**TASK INSTRUCTIONS**. Please transcribe only the lines between the one containing "Autorregulación" and the end of the records, both ends included, exactly as written; skip every picture.

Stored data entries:
===
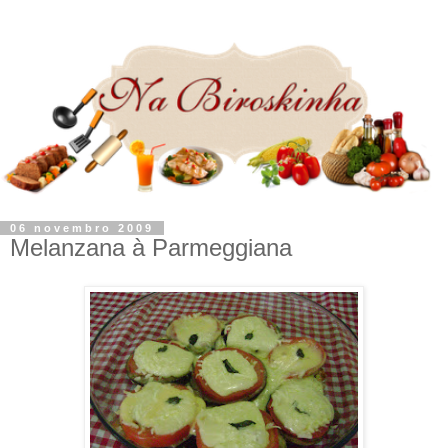
06 novembro 2009
Melanzana à Parmeggiana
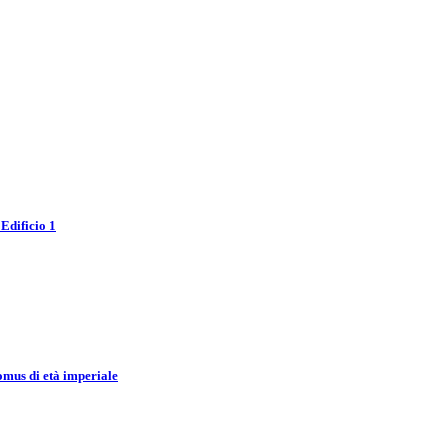
'Edificio 1
omus di età imperiale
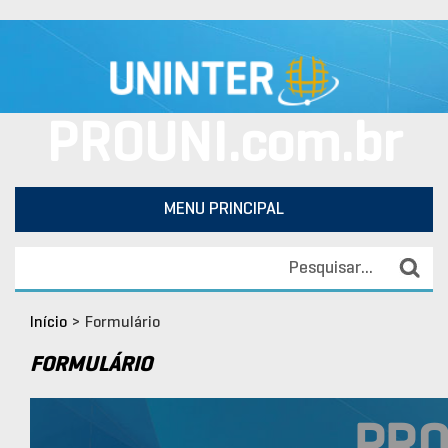
PROUNI.com.br
MENU PRINCIPAL
Início
>
Formulário
FORMULÁRIO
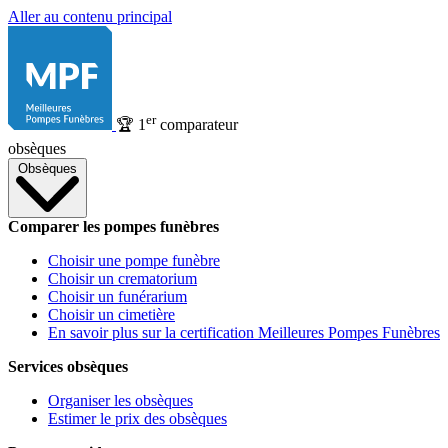
Aller au contenu principal
er
🏆
1
comparateur
obsèques
Obsèques
Comparer les pompes funèbres
Choisir une pompe funèbre
Choisir un crematorium
Choisir un funérarium
Choisir un cimetière
En savoir plus sur la certification Meilleures Pompes Funèbres
Services obsèques
Organiser les obsèques
Estimer le prix des obsèques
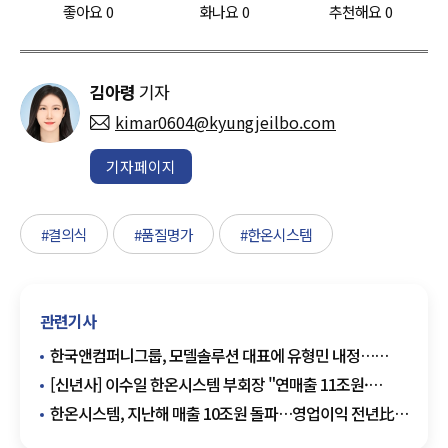
좋아요
0
화나요
0
추천해요
0
김아령
기자
kimar0604@kyungjeilbo.com
기자페이지
#결의식
#품질명가
#한온시스템
관련기사
한국앤컴퍼니그룹, 모델솔루션 대표에 유형민 내정…
계열사 첫 40대 CEO
[신년사] 이수일 한온시스템 부회장 "연매출 11조원·
영업이익률 5% 목표"
한온시스템, 지난해 매출 10조원 돌파…영업이익 전년比
184.5% 증가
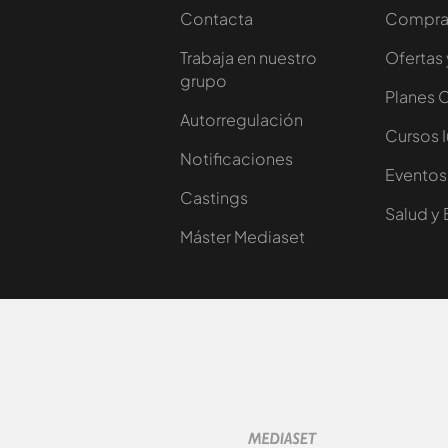
Contacta
Comprar
Trabaja en nuestro
Ofertas 
grupo
Planes 
Autorregulación
Cursos 
Notificaciones
Eventos
Castings
Salud y 
Máster Mediaset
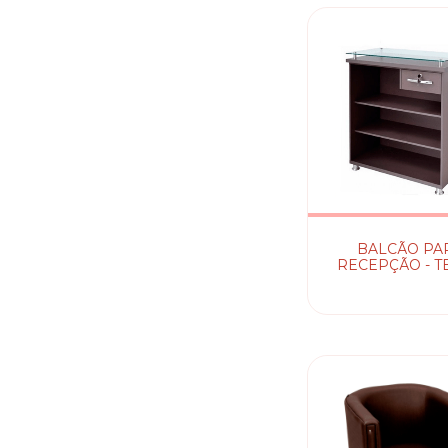
BALCÃO PA
RECEPÇÃO - T
SANTA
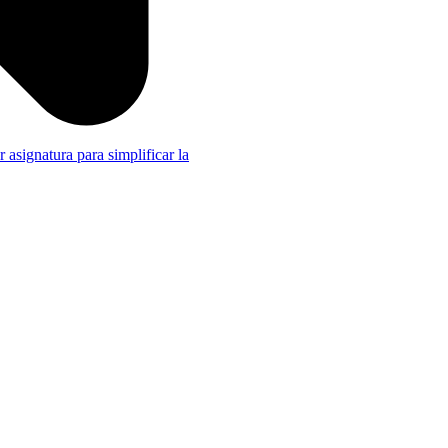
r asignatura para simplificar la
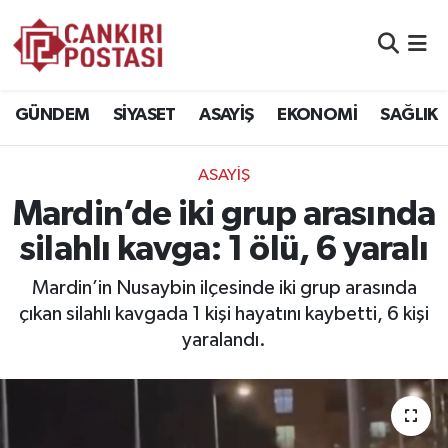
GÜNDEM
Nöbetçi Eczaneler
GÜNDEM
SİYASET
ASAYİŞ
EKONOMİ
SAĞLIK
SİYASET
Hava Durumu
ASAYİŞ
ASAYİŞ
Namaz Vakitleri
Mardin’de iki grup arasında
EKONOMİ
Trafik Durumu
silahlı kavga: 1 ölü, 6 yaralı
SAĞLIK
Süper Lig Puan Durumu ve Fikstür
Mardin’in Nusaybin ilçesinde iki grup arasında
çıkan silahlı kavgada 1 kişi hayatını kaybetti, 6 kişi
SPOR
Tüm Manşetler
yaralandı.
EĞİTİM
Son Dakika Haberleri
YAŞAM
Haber Arşivi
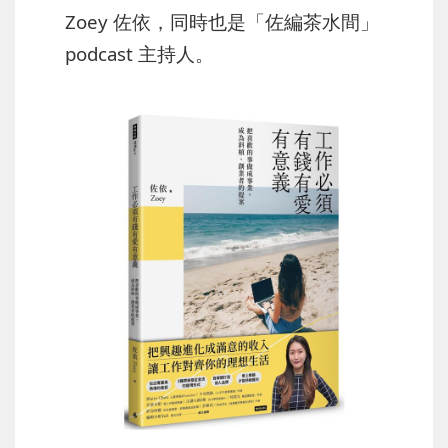
Zoey 佐依，
同時也是「佐編茶水間」
podcast 主持人。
===
**TASK RESULT**.
Autorregulación
Cursos 
Notificaciones
Eventos
Castings
Salud y 
Máster Mediaset
BALCÃO PA
RECEPÇÃO - T
SANTA
r asignatura para simplificar la
GÜNDEM
Nöbetçi Eczaneler
GÜNDEM
SİYASET
ASAYİŞ
EKONOMİ
SAĞLIK
SİYASET
Hava Durumu
ASAYİŞ
ASAYİŞ
Namaz Vakitleri
Mardin’de iki grup arasında
EKONOMİ
Trafik Durumu
silahlı kavga: 1 ölü, 6 yaralı
SAĞLIK
Süper Lig Puan Durumu ve Fikstür
Mardin’in Nusaybin ilçesinde iki grup arasında
çıkan silahlı kavgada 1 kişi hayatını kaybetti, 6 kişi
SPOR
Tüm Manşetler
yaralandı.
EĞİTİM
Son Dakika Haberleri
YAŞAM
Haber Arşivi
Zoey 佐依，
同時也是「佐編茶水間」
podcast 主持人。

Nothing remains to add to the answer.